Marketing automation platforms encourage one way to score leads. They use implicit and explicit scores, where implicit score represents activities taken by your leads and explicit relies on the exact values in fields like title, company and demographics. But is this the best way to score leads? With all the capabilities inherent in marketing automation, why are we tied to only tracking two scoring dimensions?
Today we develop lead scoring strategies by thinking the way our sales people think, assuming certain factors mean more than others and going with those for implicit/explicit scores. We only pass leads where both scores are high enough to warrant a sales call.
But there are more dimensions on which to score leads, and we need to get past some of our assumptions. Most importantly, by splitting out different parts of your scoring, you’ll be able to better track and report on your programs. How can you do this?
Conceptualize the different factors that make a lead good for follow up. Your sales people know the most about this, so start asking them questions. How would they describe their best leads? What activities do they take? What characteristics do they share? Can you incorporate those thoughts into your lead scoring program? Below are some examples of factors to consider (most of them are already a part of your current scoring systems):
- Decision maker: Does the lead have buying authority? Will they be the one who makes the final decision?
- Job title: What is the person’s job title?
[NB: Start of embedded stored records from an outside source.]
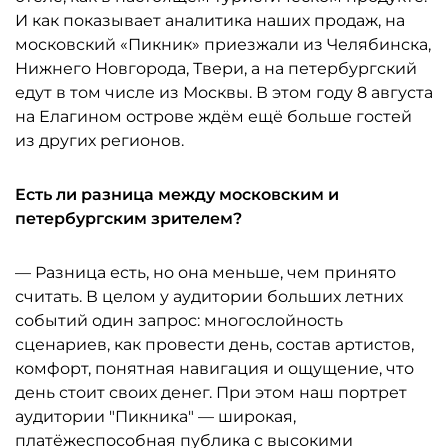
И как показывает аналитика наших продаж, на
московский «Пикник» приезжали из Челябинска,
Нижнего Новгорода, Твери, а на петербургский
едут в том числе из Москвы. В этом году 8 августа
на Елагином острове ждём ещё больше гостей
из других регионов.
Есть ли разница между московским и
петербургским зрителем?
— Разница есть, но она меньше, чем принято
считать. В целом у аудитории больших летних
событий один запрос: многослойность
сценариев, как провести день, состав артистов,
комфорт, понятная навигация и ощущение, что
день стоит своих денег. При этом наш портрет
аудитории "Пикника" — широкая,
платёжеспособная публика с высокими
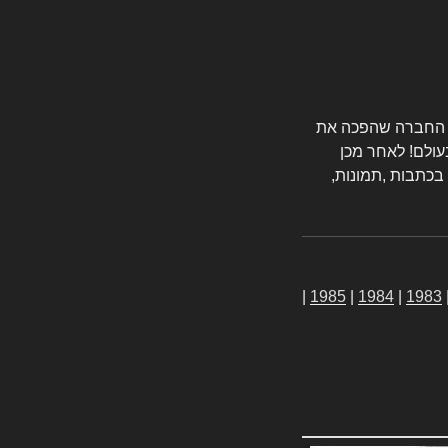
טורס החברה שהפכה את
עולם! לאחר מכן
 בכתבות ,תמונות,
|
1985
|
1984
|
1983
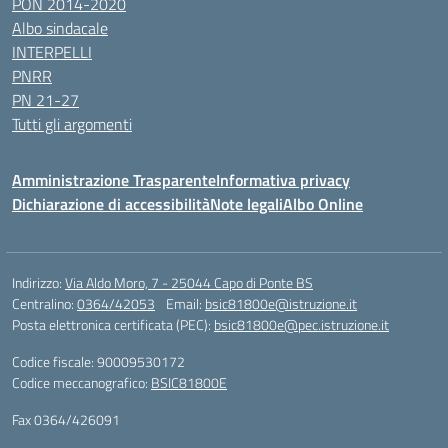
PON 2014-2020
Albo sindacale
INTERPELLI
PNRR
PN 21-27
Tutti gli argomenti
Amministrazione Trasparente
Informativa privacy
Dichiarazione di accessibilità
Note legali
Albo Online
Indirizzo:
Via Aldo Moro, 7 - 25044 Capo di Ponte BS
Centralino:
0364/42053
Email:
bsic81800e@istruzione.it
Posta elettronica certificata (PEC):
bsic81800e@pec.istruzione.it
Codice fiscale: 90009530172
Codice meccanografico:
BSIC81800E
Fax 0364/426091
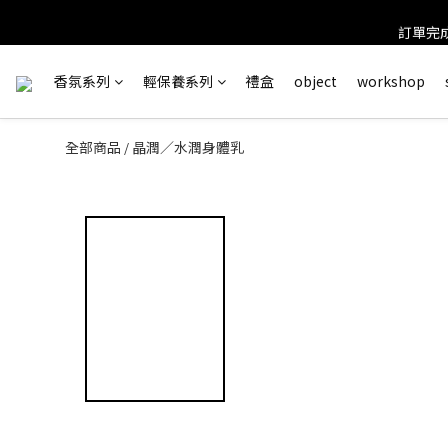
訂單完成
＊ 新舊
香氛系列
輕保養系列
禮盒
object
workshop
全部商品
晶潤／水潤身體乳
/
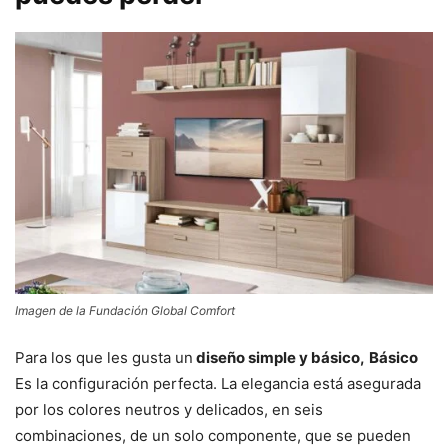
Imagen de la Fundación Global Comfort
Para los que les gusta un
diseño simple y básico,
Básico
Es la configuración perfecta. La elegancia está asegurada
por los colores neutros y delicados, en seis
combinaciones, de un solo componente, que se pueden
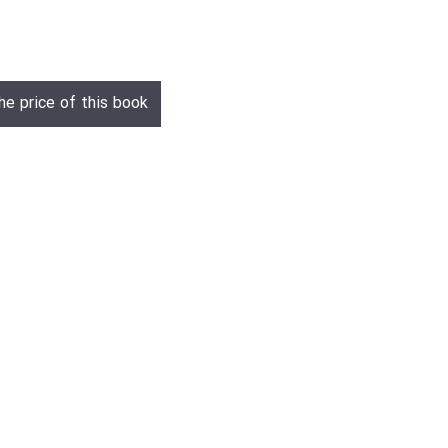
he price of this book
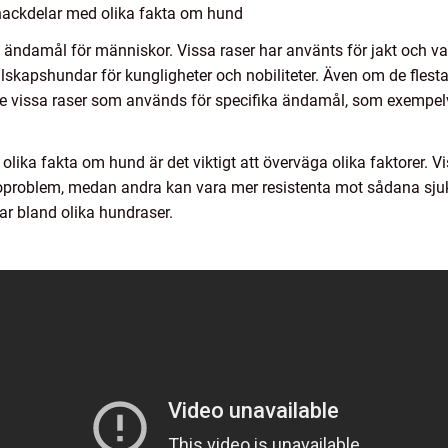
nackdelar med olika fakta om hund
ka ändamål för människor. Vissa raser har använts för jakt och 
llskapshundar för kungligheter och nobiliteter. Även om de fle
de vissa raser som används för specifika ändamål, som exempelv
 olika fakta om hund är det viktigt att överväga olika faktorer. 
oproblem, medan andra kan vara mer resistenta mot sådana sjukdo
r bland olika hundraser.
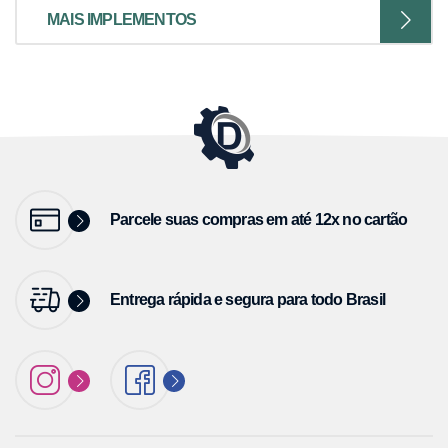
MAIS IMPLEMENTOS
Parcele suas compras em até 12x no cartão
Entrega rápida e segura para todo Brasil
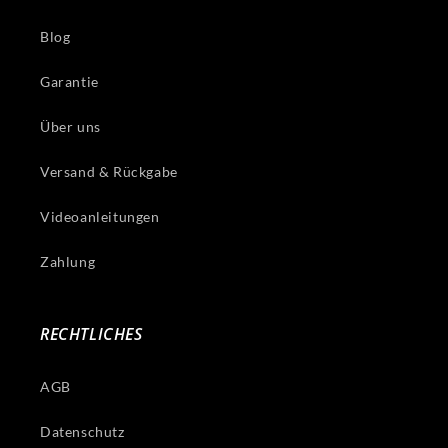
Blog
Garantie
Über uns
Versand & Rückgabe
Videoanleitungen
Zahlung
RECHTLICHES
AGB
Datenschutz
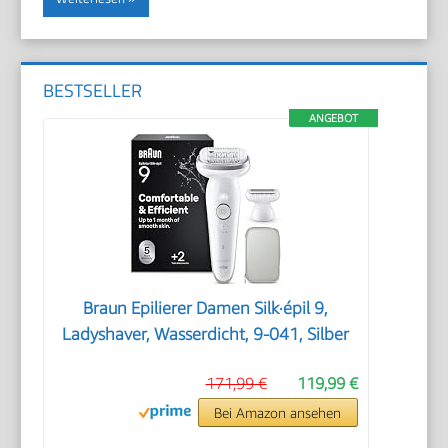
BESTSELLER
ANGEBOT
Braun Epilierer Damen Silk·épil 9,
Ladyshaver, Wasserdicht, 9-041, Silber
171,99 €
119,99 €
Bei Amazon ansehen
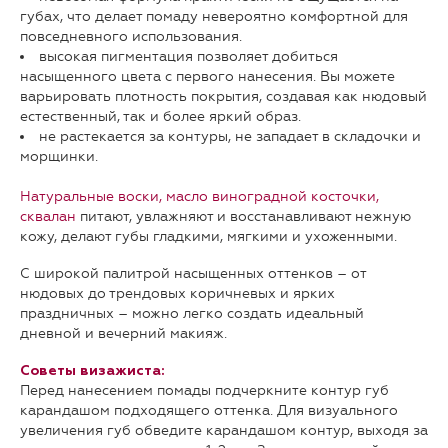
губах, что делает помаду невероятно комфортной для
повседневного использования.
высокая пигментация позволяет добиться
насыщенного цвета с первого нанесения. Вы можете
варьировать плотность покрытия, создавая как нюдовый
естественный, так и более яркий образ.
не растекается за контуры, не западает в складочки и
морщинки.
Натуральные воски, масло виноградной косточки,
сквалан
питают, увлажняют и восстанавливают нежную
кожу, делают губы гладкими, мягкими и ухоженными.
С широкой палитрой насыщенных оттенков – от
нюдовых до трендовых коричневых и ярких
праздничных – можно легко создать идеальный
дневной и вечерний макияж.
Советы визажиста:
Перед нанесением помады подчеркните контур губ
карандашом подходящего оттенка. Для визуального
увеличения губ обведите карандашом контур, выходя за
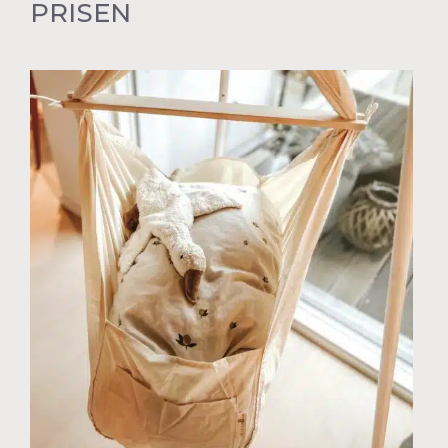
PRISEN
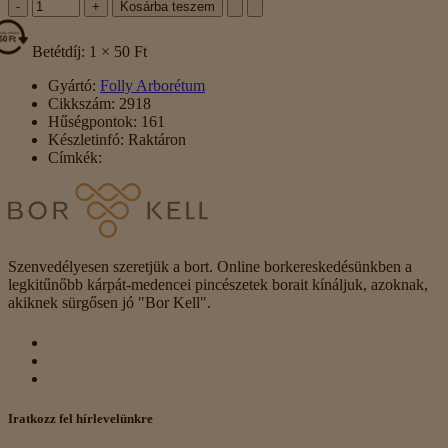
-
+
Kosárba teszem
Betétdíj: 1 × 50 Ft
Gyártó:
Folly Arborétum
Cikkszám:
2918
Hűségpontok:
161
Készletinfó:
Raktáron
Címkék:
Szenvedélyesen szeretjük a bort. Online borkereskedésünkben a
legkitűnőbb kárpát-medencei pincészetek borait kínáljuk, azoknak,
akiknek sürgősen jó "Bor Kell".
Iratkozz fel hírlevelünkre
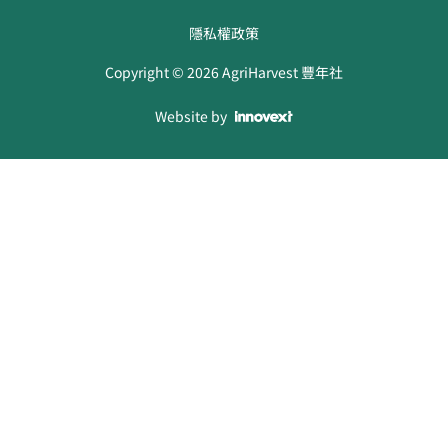
隱私權政策
Copyright ©
2026
AgriHarvest 豐年社
Website by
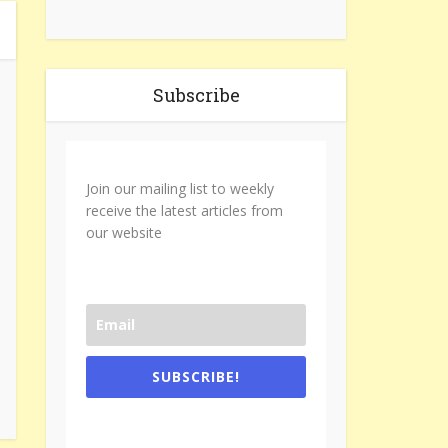
Subscribe
Join our mailing list to weekly
receive the latest articles from
our website
SUBSCRIBE!
One e-mail a week. We don't spam.
Don't forget to check the promotional
tab if you are using gmail.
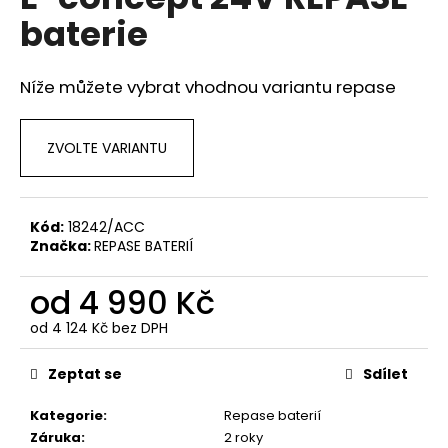
je
a
baterie
0,0
z
j
5
í
hvězdiček.
Níže můžete vybrat vhodnou variantu repase
t
?
ZVOLTE VARIANTU
Kód:
18242/ACC
HLEDAT
Značka:
REPASE BATERIÍ
od
4 990 Kč
D
od
4 124 Kč
bez DPH
o
Měrná
p
cena:
Zeptat se
Sdílet
o
r
Kategorie
:
Repase baterií
u
Záruka
:
2 roky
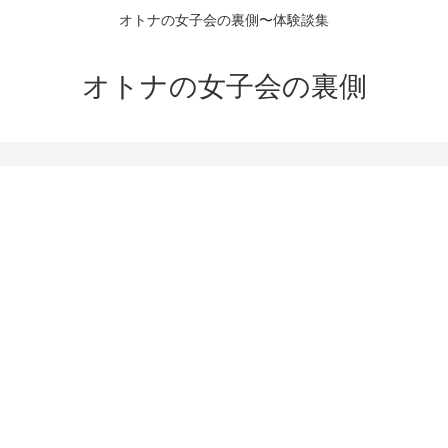
オトナの女子会の裏側〜体験談集
オトナの女子会の裏側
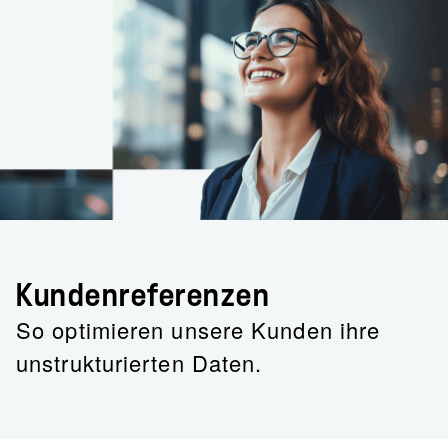
Kundenreferenzen
So optimieren unsere Kunden ihre
unstrukturierten Daten.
Does it help you differentiate people who you think would be good leads?
- Industry segment: Are there certain industry segments that your company sells more to?
- Individual visits (overall or by content type): As an individual, did the contact visit a lot of web pages? Can various web pages be classified together in a way that makes sense for lead nurturing or sales follow-up?
- Individual downloads (overall or by content type): Did the lead download different white papers making her a more likely sale?
- Events attended: Does the lead show a lot of interest in your company’s webinars or live events?
- Company-wide activity: Sometimes a decision maker may not do their own research on what they want to buy from your company, but others may. Tracking overall activities by company (or account) may help to identify good leads.
- Company-wide spend: How much does a company already spend with you? If they spend a lot, but submit a form, there may be a good opportunity to up-sell.
- Top companies (by domain, company name, etc): You may have a list of top companies you definitely want to close. Membership in this group of targets could be a great way to score your leads.
- Form submissions: Some forms may be better than others. Score “Contact me” forms higher as they show real interest in speaking to a sales person.
2) Choose which factors seem to make the most sense for your business and score on each separately
Wait a minute, you might say. Why would I break down my explicit and implicit scores into their contingent parts? Because you want to isolate different variables and see what works.
From the above, perhaps you choose decision maker, industry segment, individual activity, company-wide activity and top companies. To score on all these, make a matrix …
|Rating = 1
|Rating = 2
|Rating = 3
|High-level decision maker
|Low-to-mid-level decision maker
|Not a decision maker
|We specialize in these industries
|Related to industries where we really focus
|Peripheral to the areas where we specialize
|Individual shows lots of activity on our site
|Individual shows some activity
|Individual shows little to no activity
|Company shows lots of activity on our site
|Company shows some activity
|Company shows little to no activity
|Lead’s domain matches our top 50 targets
|Lead’s domain matches targets 51-200
|Lead’s domain doesn’t match any top targets
Your leads will be scored 1, 2 or 3 for the five factors above. But how will sales know which prospects they should call? At the beginning they won’t because you need to test which of the factors above really makes a difference to your conversion rates. You want them to call all leads, or perhaps all leads who submit a “contact sales” form and a random 25% from the rest.
3) Report on the results of your scoring
Once you decide on the factors above and implement your scoring program, report on conversion rates by factor, by rating. Here you’re looking for correlations – does a higher decision-maker rating result in a higher conversion rate? What about industry segment? Below is a sample chart on what your results could look like.
Conversion rates by factor by rating
|Rating = 1
|Rating = 2
|Rating = 3
In this example, the factors for decision maker, individual activity and company-wide activity point to better leads. If you have enough revenue and cost information, try figuring out your ROI per factor per rating. You may find that all your leads have a positive ROI, in which case you’ll want to send all to sales. But flag better ones for quicker follow up.
4) Use results to improve your ROI
With this matrix of results, you can isolate various conceptualizations you’ve made and see if they work in the real world. If they do, configure your marketing automation system to only send to sales based on those scores. But if they don’t make sense, replace them with other ideas to continually refine and improve your lead scoring program.
Just because different platforms use template lead scoring programs showing implicit and explicit as your only dimensions, don’t feel like you’re stuck. You can use as many or as few dimensions as you like to score your leads. You may come up with 10 areas you think make a difference, but find in reporting that only 3 actually correlated to statistically significant results.
Overall, make sure you score leads based on what makes them a good lead rather than on what others tell you is a good scoring system. Brainstorm various ideas, test them, get results and use what really works. Your company will reap the benefits.